I've run into something that has me totally puzzled. If I do this: print "foo".("." x 5); as expected, I get: foo..... However, if I do: print ("." x 5)."foo"; I get only: ..... Why does the "foo" get discarded? I can get around this by changing the code to: print scalar("." x 5)."foo" But, according to perlop, I wouldn't think this should be necessary: "In scalar context or if the left operand is not enclosed in parentheses, it returns a string consisting of the left operand repeated the number of times specified by the right operand." Shouldn't the use ...

  1. #1

    Default Oddity with the x and . operators

    I've run into something that has me totally puzzled. If I do this:

    print "foo".("." x 5);

    as expected, I get:

    foo.....

    However, if I do:

    print ("." x 5)."foo";

    I get only:

    .....

    Why does the "foo" get discarded?

    I can get around this by changing the code to:

    print scalar("." x 5)."foo"

    But, according to perlop, I wouldn't think this should be necessary:

    "In scalar context or if the left operand is not enclosed in
    parentheses, it returns a string consisting of the left operand repeated
    the number of times specified by the right operand."

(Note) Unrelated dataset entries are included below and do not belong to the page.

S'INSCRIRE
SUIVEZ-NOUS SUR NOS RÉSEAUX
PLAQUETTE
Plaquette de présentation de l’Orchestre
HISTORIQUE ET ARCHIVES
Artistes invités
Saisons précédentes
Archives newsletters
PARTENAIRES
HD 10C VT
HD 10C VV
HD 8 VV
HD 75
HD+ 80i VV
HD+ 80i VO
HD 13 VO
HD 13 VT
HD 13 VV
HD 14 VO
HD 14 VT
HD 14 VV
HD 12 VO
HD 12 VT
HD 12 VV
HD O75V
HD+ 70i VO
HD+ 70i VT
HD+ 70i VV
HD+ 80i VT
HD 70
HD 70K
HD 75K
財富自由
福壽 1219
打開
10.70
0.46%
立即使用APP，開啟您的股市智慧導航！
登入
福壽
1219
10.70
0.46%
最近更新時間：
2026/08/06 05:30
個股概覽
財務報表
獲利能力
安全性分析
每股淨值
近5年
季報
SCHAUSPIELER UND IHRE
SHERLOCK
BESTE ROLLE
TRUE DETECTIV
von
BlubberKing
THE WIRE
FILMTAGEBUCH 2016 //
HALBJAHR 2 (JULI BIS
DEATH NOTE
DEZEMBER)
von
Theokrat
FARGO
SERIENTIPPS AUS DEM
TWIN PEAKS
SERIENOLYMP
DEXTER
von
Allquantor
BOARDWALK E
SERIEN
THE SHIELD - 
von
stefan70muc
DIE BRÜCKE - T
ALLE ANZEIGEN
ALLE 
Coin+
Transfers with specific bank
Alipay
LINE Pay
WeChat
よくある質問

    Shouldn't the use of the '.' operator outside be sufficient to cause the
    parenthetical part to be considered a scalar? Even if it's not, and the
    bit inside the parens evaluates to a single-element list, I would still
    expect to see:

    1foo

    --
    Dan Wilga edu
    ** Remove the -MUNGE in my address to reply **
    Dan Guest

  2. #2

    Default Re: Oddity with the x and . operators

    In article <mtholyoke.edu>, Dan Wilga wrote:
    [cut] 

    The argument to print is '"." x 5'. The return value from print
    is concatenated with the string "foo" and the result is then
    thrown away.

    --
    Andreas Kähäri
    Andreas Guest

  3. #3

    Default Re: Oddity with the x and . operators

    Dan Wilga <edu> wrote in news:dwilga-MUNGE-
    mtholyoke.edu:
     

    print (("." x 5)."foo");


    --
    A. Sinan Unur
    edu
    Remove dashes for address
    Spam bait: mailto:gov
    A. Guest

  4. #4

    Default Re: Oddity with the x and . operators

    Dan Wilga wrote: 
     
     
     

    print +("." x 5)."foo";

    hth, tina
    --
    http://www.tinita.de/ \ enter__| |__the___ _ _ ___
    http://Movies.tinita.de/ \ / _` / _ \/ _ \ '_(_-< of
    http://www.perlquotes.de/ \ \ _,_\ __/\ __/_| /__/ perception
    -my address is currently unreachable due to the Swen.A virus-
    Tina Guest

  5. #5

    Default Re: Oddity with the x and . operators

    Dan Wilga <edu> wrote: 

    The left paranthesis is being consumed by the print operator, and the
    concatenation operator has lower precedence. The perlop man page says:
    If any list operator (print(), etc.) or any unary operator
    (chdir(), etc.) is followed by a left parenthesis as the
    next token, the operator and arguments within parentheses
    are taken to be of highest precedence, just like a normal
    function call.

    See what perl tells you:
    $ perl -we 'print ("." x 5)."foo";'
    print (...) interpreted as function at -e line 1.
    Useless use of concatenation (.) or string in void context at -e line 1.
    .....

    To obtain happiness, add more parentheses or use the unary plus operator:
    $ perl -we 'print(("." x 5)."foo");'
    .....foo
    $ perl -we 'print +("." x 5)."foo";'
    .....foo

    --
    Glenn Jackman
    NCF Sysadmin
    ca
    Glenn Guest

  6. #6

    Default Re: Oddity with the x and . operators

    Dan Wilga <edu> wrote: 
     
     
     
     
     
     
     

    If you get only that, then you're not using warnings.
     

    One of the warnings is...
    print (...) interpreted as function at -e line 1.

    Perldiag mentions..
    %s (...) interpreted as function
    (W) You've run afoul of the rule that says that any list
    operator followed by parentheses turns into a function,
    with all the list operators arguments found inside the
    parentheses. See the section on Terms and List
    Operators (Leftward) in the perlop manpage.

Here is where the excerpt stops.